Donald Trump made a series of unsubstantiated allegations to claim he is being cheated out of re-election after his Democratic opponent, Joe Biden, appealed for calm and patience.
The Republican incumbent alleged he is the victim of interference from “phoney polls” as well as “big media, big money and big tech” after launching legal battles to stay in office.
In an extraordinary White House press conference, Mr Trump said: “If you count the legal votes, I easily won. If you count the illegal votes, they can try to steal the election from us.”
The president’s remarks, all of which came without any evidence, came in stark contrast to Mr Biden’s earlier on Thursday when he stressed “each ballot must be counted” and said he has “no doubt” he will eventually win.
The election is still too close to call after polls closed on Tuesday, but former vice-president Mr Biden remains the favourite after winning three key battleground states.
After securing victories in Wisconsin and Michigan, the Democrat had 264 electoral college votes and needed to secure one of Georgia, Nevada, North Carolina or his birth state Pennsylvania to reach the necessary 270 to win the White House race.
Mr Trump, however, must win all four states. He continued to question the legitimacy of the election and began legal action to either stop the counting of votes or insist his team be given greater access to scrutinise the process.
Addressing the White House press room, the president baselessly said media polling was “election interference in the truest sense of that word”.
He continued his criticism of postal votes and said the Republicans were “winning in all the key locations” but that their leads then “started miraculously getting whittled away in secret”.
“The pollsters got it knowingly wrong,” Mr Trump said. “There was no blue wave that they predicted, they thought there was going to be a big blue wave – that was false, it was done for suppression reasons.”
Major US TV networks ABC, CBS and NBC all pulled away from covering Mr Trump’s claims. MSNBC also interrupted the president, but the Fox News Channel and CNN aired the president’s address in full.
Network personalities had sharply criticised Mr Trump after his angry, middle-of-the-night speech following Election Day, but aired that talk in full.
Unlike in Mr Trump’s defiant press conference late on election night, vice president Mike Pence was this time not by his side, an absence immediately interpreted by some analysts as potentially reflecting a level of disagreement evident from several Republican party figures over the position Mr Trump has taken.
Mr Pence, however, later tweeted that he stood with the president in calling for every “legal” vote to be counted.
As the presidency remained on a knife-edge, Mr Biden used a measured tone to say “democracy is sometimes messy, it sometimes requires a little patience”.
“Each ballot must be counted and that’s what we’re going to see going through now and that’s how it should be,” he said from a stage in his hometown of Wilmington, Delaware, next to his running mate Kamala Harris.

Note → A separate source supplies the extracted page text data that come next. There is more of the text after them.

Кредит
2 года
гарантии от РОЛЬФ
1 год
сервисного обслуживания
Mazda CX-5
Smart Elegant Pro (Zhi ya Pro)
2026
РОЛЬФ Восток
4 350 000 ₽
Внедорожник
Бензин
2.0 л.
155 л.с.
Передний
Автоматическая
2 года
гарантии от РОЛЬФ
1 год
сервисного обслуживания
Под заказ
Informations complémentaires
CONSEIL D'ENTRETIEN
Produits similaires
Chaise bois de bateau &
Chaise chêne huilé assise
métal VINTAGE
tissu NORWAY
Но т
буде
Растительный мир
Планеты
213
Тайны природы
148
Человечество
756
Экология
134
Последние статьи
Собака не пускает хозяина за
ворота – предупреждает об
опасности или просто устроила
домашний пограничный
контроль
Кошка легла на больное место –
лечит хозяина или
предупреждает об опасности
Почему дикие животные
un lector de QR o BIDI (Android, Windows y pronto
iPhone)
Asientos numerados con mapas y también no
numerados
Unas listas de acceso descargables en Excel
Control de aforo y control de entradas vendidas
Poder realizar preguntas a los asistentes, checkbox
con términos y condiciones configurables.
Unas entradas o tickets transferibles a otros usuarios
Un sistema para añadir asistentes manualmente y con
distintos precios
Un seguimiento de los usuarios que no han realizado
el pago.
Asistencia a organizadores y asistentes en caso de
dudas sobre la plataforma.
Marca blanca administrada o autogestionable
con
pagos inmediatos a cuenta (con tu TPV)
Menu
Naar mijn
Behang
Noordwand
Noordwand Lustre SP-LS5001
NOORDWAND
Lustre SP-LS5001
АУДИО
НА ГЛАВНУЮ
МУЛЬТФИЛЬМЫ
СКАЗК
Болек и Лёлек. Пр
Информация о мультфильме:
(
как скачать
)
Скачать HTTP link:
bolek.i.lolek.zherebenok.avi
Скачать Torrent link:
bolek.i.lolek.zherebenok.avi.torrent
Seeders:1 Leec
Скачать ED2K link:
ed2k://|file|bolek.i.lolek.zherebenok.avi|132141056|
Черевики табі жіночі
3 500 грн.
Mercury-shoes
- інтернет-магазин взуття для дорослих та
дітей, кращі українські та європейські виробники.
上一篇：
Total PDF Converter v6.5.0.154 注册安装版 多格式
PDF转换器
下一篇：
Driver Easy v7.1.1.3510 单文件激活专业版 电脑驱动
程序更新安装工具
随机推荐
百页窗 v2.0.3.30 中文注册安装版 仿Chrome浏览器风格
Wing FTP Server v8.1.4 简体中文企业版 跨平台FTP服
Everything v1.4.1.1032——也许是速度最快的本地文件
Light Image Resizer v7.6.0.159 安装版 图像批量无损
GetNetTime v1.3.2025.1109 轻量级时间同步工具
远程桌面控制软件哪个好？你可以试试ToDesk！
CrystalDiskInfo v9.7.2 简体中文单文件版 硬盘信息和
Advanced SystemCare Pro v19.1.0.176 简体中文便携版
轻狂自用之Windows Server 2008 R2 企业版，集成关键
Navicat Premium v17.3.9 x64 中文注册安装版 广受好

“We continue to feel very good about where things stand, we have no doubt that when the count is finished senator Harris and I will be declared the winners.
“So I ask everyone to stay calm, all the people to stay calm, the process is working, the count is being completed and we’ll know very soon.”

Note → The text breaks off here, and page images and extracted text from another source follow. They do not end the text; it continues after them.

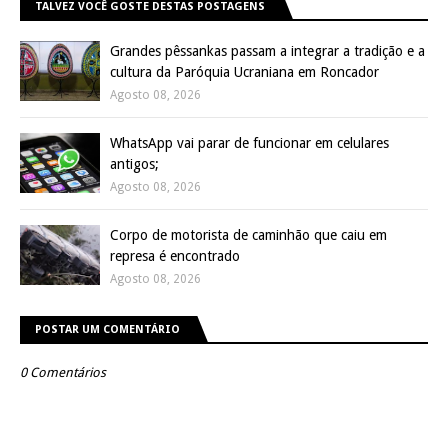
TALVEZ VOCÊ GOSTE DESTAS POSTAGENS
Grandes pêssankas passam a integrar a tradição e a
cultura da Paróquia Ucraniana em Roncador
Agosto 08, 2026
WhatsApp vai parar de funcionar em celulares
antigos;
Agosto 08, 2026
Corpo de motorista de caminhão que caiu em
represa é encontrado
Agosto 08, 2026
POSTAR UM COMENTÁRIO
0 Comentários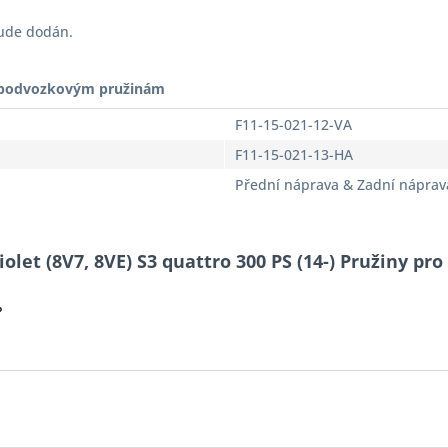
bude dodán.
t podvozkovým pružinám
F11-15-021-12-VA
F11-15-021-13-HA
Přední náprava & Zadní náprav
olet (8V7, 8VE) S3 quattro 300 PS (14-) Pružiny pro 
?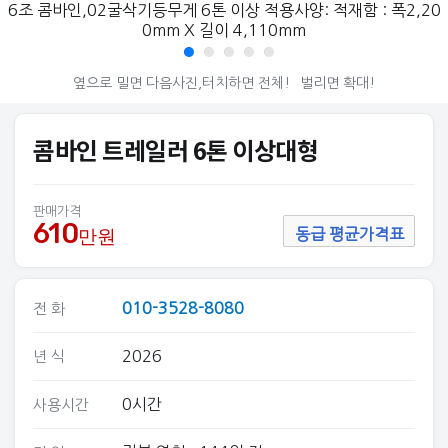
6조 콤바인,02굴삭기등무게 6톤 이상 적용사양: 적재함 : 폭2,20
0mm X 길이 4,110mm
옆으로 밀면 다음사진,터치하면 전체!
벌리면 확대!
콤바인 트레일러 6톤 이상대형
판매가격
610
만원
동급 평균가격표
010-3528-8080
전 화
2026
년 식
0시간
사용시간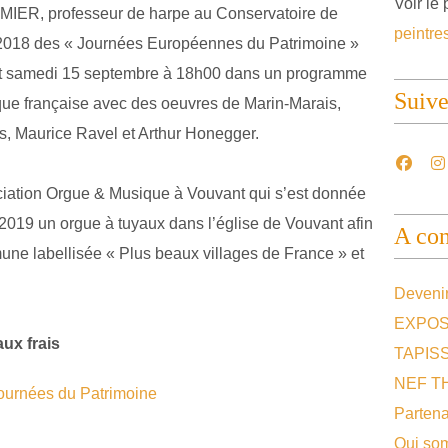
Voir le 
OMIER, professeur de harpe au Conservatoire de
peintre
on 2018 des « Journées Européennes du Patrimoine »
nt samedi 15 septembre à 18h00 dans un programme
Suiv
ue française avec des oeuvres de Marin-Marais,
s, Maurice Ravel et Arthur Honegger.
ociation Orgue & Musique à Vouvant qui s’est donnée
n 2019 un orgue à tuyaux dans l’église de Vouvant afin
A con
mune labellisée « Plus beaux villages de France » et
Devenir
EXPOS
aux frais
TAPIS
NEF T
Partena
Qui so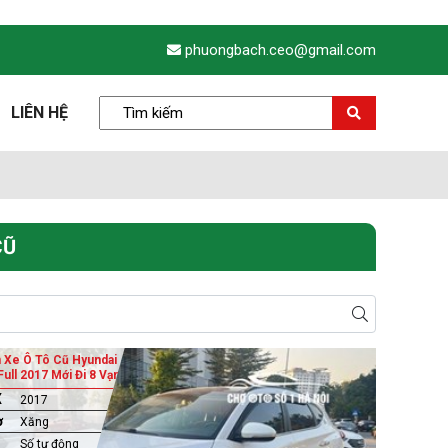
phuongbach.ceo@gmail.com
LIÊN HỆ
CŨ
 Xe Ô Tô Cũ Hyundai
ull 2017 Mới Đi 8 Vạn
X
2017
ơ
Xăng
Số tự động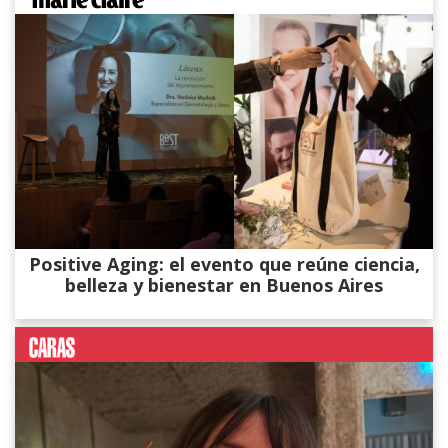
Positive Aging: el evento que reúne ciencia,
belleza y bienestar en Buenos Aires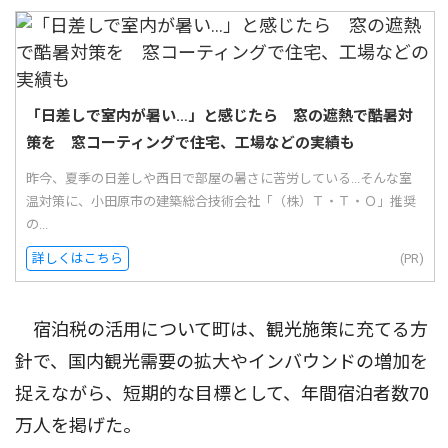
「日差しで室内が暑い…」と感じたら 窓の遮熱で酷暑対
策を 窓コーティングで住宅、工場などの実績も
昨今、夏季の日差しや西日で部屋の暑さに苦労している...そんな室
温対策に、小田原市の建築総合技術会社「（株）Ｔ・Ｔ・Ｏ」推奨
の...
詳しくはこちら
(PR)
宿泊税の活用について町は、観光施策に充てる方
針で、国内観光需要の拡大やインバウンドの増加を
捉えながら、短期的な目標として、年間宿泊者数70
万人を掲げた。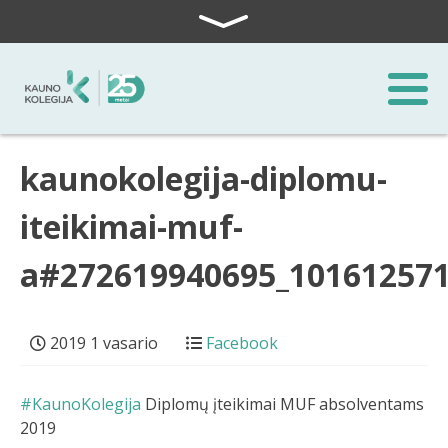
Skip to content
kaunokolegija-diplomu-
iteikimai-muf-
a#272619940695_10161257
2019 1 vasario
Facebook
#KaunoKolegija
Diplomų įteikimai MUF absolventams
2019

Elections are run by individual state, county and local governments and Mr Trump’s public comments have no impact on the tallying of votes across the country.

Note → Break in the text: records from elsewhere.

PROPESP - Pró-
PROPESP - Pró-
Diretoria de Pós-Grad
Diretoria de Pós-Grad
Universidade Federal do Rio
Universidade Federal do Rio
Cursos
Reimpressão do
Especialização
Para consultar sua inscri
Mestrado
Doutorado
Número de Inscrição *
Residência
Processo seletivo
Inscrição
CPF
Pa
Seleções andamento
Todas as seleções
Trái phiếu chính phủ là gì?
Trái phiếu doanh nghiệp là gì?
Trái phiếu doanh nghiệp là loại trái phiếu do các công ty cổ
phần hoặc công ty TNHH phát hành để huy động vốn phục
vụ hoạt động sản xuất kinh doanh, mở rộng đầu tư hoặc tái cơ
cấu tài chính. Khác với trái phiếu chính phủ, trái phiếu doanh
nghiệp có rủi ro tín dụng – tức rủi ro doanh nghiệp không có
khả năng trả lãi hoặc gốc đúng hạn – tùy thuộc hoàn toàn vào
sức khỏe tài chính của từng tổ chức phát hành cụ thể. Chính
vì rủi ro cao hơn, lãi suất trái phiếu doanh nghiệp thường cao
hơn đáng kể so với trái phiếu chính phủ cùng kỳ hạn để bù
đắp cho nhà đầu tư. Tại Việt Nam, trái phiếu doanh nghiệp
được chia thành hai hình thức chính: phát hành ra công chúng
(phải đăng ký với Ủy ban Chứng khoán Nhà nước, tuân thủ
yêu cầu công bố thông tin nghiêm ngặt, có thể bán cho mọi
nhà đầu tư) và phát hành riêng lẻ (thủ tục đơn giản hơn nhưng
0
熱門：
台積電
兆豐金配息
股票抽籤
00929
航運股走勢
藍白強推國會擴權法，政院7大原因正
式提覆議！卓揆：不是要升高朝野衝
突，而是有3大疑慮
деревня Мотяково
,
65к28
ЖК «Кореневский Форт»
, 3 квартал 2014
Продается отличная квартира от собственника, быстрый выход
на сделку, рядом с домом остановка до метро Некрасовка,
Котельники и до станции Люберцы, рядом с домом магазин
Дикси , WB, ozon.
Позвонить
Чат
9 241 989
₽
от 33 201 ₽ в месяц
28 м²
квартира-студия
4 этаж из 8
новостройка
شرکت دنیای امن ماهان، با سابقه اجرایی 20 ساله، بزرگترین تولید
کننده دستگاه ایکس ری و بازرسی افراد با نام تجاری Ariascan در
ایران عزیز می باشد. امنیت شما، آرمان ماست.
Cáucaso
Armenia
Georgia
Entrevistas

The Trump campaign requested a recount in Wisconsin and filed lawsuits in Pennsylvania, Michigan and Georgia.
But judges in Michigan and Georgia dismissed the actions launched by the Trump campaign.
Additional legal action was also expected in Nevada, the campaign indicated.
Mr Biden’s campaign manager, Jen O’Malley Dillon, said the president “knows he is losing” and had chosen to “push a flailing strategy, designed to prevent people’s votes from being counted”.
The bitterly fought election and the protracted results process have added to tensions on the streets in some American cities.
Police in Seattle and Portland arrested more than a dozen people as hundreds took to the streets to demand a full count of all presidential election votes and a halt to President Trump’s court challenges.
Pro-Trump supporters have also converged on vote-counting centres in cities such as Detroit and Phoenix.